I think we're good to close this one. Just fyi, I would probably need to raise a separate issue in nautobot/nautobot. I get a different error for some devices that has been attempted to be onboarded in the past whose IP address was already listed in Nautobot. Here is the return value:
{'exc_type': 'IntegrityError', 'exc_module': 'django.db.utils', 'exc_message': ['duplicate key value violates unique constraint "ipam_prefix_namespace_id_network_prefix_length_b2dd8b57_uniq"\nDETAIL: Key (namespace_id, network, prefix_length)=(d39e97d3-41bc-4001-9a50-89330d2e67d0, \x0a122000, 24) already exists.\n']}
I tried to delete the prefix for that device in IPAM, but it does not work. I get a class 'KeyError' when I try to delete that IP.
thank you for your feedback, I know there are some issues with this plugin since the 2.x update, specifically around device type, and I've seen around IPAM as well, and we are working on addressing them. Bug issues in the repo definitely help. :)

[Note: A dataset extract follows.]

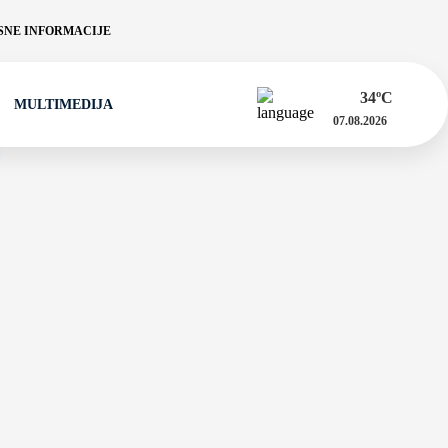
NE INFORMACIJE
34
ºC
MULTIMEDIJA
07.08.2026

I'm going to reopen this as I believe it is still an issue that may be encountered by others.
just fyi, I was able to work around the onboarding error about prefix on my previous post. There seems to be a discrepancy in what we're seeing in the UI. The Prefix's Type says 'Network' but when you edit the prefix, it says 'Container'.
The workaround is to make sure the Prefix's Type field is set to Network and saving it. The onboarding works after that.
More info and screenshots on this thread in the #nautobot channel.
As mentioned in the Slack thread, I'm currently pointing the finger at 'Network'
as an incorrect value coming from somewhere - it should be PrefixTypeChoices.TYPE_NETWORK
(== 'network'
) instead.
This may have been recently fixed by @jeffkala, I will find the PR.
I believe that the second issue with prefixes was fixed in #123, which I don't think has made it into a release just yet. I will double check that.
Looks like a potential root cause has been found. Thanks guys. :) Do you still need any output from my end? If not, I'll apply the workaround on the prefixes with issues on our prod instance.
I may have some clue on why the "Network" bug is showing up that I want to share. We have some devices that uses the wrong subnet for management. For example, the correct subnet for the management vlan is /23, but the network device mgt is configured with /24. That results to some devices with no ip address in nautobot while onboarding. And a couple of prefixes would show up with one as container type ("Network" under the hood) and another one with network type.
We could test this on one of our new instances to be sure. I'll share the results when we get there.
Please disregard my previous message, we had a lot of those prefixes that uses "Network". Updated them in nbshell to use "network" type.
Looks like this issue did not occur when my teammate built a nautobot instance a few weeks back on version 2.1.1, device onboarding version 3.0.1.
Thanks @nathanielfernandez . Will close this issue for now as it looks like we've been able to get by it.